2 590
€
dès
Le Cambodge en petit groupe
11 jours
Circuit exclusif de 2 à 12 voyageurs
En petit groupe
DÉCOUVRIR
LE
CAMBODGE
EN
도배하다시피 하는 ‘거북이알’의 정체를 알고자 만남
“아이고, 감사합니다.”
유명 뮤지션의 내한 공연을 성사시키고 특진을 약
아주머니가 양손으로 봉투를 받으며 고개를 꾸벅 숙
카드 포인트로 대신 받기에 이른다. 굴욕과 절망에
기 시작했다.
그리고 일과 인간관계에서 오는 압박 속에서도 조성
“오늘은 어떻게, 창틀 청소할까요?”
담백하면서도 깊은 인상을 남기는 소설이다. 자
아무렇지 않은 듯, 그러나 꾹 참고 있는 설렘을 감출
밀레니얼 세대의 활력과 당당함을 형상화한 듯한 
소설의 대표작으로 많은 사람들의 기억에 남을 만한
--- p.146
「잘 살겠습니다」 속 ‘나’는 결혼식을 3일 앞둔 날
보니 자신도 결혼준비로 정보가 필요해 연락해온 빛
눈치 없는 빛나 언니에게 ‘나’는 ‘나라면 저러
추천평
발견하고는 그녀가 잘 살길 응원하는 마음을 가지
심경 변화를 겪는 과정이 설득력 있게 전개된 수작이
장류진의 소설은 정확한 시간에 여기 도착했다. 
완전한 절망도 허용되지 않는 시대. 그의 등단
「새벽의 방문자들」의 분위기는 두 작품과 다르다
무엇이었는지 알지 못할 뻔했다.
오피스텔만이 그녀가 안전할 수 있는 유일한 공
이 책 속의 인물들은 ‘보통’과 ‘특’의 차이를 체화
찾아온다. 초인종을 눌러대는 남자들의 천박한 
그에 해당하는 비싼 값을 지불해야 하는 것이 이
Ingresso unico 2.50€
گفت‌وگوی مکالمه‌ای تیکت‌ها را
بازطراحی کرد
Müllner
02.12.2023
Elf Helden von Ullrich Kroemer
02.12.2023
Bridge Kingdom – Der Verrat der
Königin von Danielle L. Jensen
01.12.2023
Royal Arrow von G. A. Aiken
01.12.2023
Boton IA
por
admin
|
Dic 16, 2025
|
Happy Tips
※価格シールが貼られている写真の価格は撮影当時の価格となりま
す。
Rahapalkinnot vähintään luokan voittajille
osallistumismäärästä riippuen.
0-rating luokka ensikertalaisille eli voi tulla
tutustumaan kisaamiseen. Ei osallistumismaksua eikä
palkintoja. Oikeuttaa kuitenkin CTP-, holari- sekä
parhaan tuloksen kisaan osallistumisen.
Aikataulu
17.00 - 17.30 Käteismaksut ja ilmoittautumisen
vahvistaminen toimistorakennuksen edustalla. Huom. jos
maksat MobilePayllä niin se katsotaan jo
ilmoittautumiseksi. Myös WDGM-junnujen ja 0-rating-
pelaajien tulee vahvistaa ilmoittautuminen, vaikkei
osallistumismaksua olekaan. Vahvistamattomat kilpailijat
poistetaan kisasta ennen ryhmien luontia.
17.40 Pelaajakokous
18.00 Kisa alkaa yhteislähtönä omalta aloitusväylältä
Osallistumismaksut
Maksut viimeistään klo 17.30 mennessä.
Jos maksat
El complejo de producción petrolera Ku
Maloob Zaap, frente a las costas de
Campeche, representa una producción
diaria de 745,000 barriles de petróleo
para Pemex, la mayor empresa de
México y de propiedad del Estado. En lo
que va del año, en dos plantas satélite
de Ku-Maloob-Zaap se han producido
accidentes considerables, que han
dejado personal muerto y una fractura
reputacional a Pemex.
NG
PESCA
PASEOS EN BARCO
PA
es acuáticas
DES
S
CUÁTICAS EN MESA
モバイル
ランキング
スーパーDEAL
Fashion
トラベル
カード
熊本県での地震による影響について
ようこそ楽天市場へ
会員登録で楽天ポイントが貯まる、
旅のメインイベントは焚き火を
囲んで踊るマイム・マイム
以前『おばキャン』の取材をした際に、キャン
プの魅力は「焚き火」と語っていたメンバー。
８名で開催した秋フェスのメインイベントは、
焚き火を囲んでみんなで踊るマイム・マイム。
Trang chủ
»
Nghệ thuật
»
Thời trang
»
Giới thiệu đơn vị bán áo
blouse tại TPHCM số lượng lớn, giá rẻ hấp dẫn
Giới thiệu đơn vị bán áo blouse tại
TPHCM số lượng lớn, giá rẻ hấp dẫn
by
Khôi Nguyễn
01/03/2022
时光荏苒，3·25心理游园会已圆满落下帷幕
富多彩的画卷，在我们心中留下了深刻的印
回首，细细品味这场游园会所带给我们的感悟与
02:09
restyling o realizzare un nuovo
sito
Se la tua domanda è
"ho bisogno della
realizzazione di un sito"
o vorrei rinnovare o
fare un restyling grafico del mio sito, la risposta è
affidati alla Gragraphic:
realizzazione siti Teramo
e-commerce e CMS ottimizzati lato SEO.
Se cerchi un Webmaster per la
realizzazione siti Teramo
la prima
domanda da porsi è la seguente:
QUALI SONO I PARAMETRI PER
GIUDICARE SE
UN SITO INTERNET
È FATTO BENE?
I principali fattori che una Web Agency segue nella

------------------------------------------------------------

TASK STATEMENT - Which lines above include "Maloob"? Show each of them by copying it.

ANSWER TO THIS TASK -
Maloob Zaap, frente a las costas de
de Ku-Maloob-Zaap se han producido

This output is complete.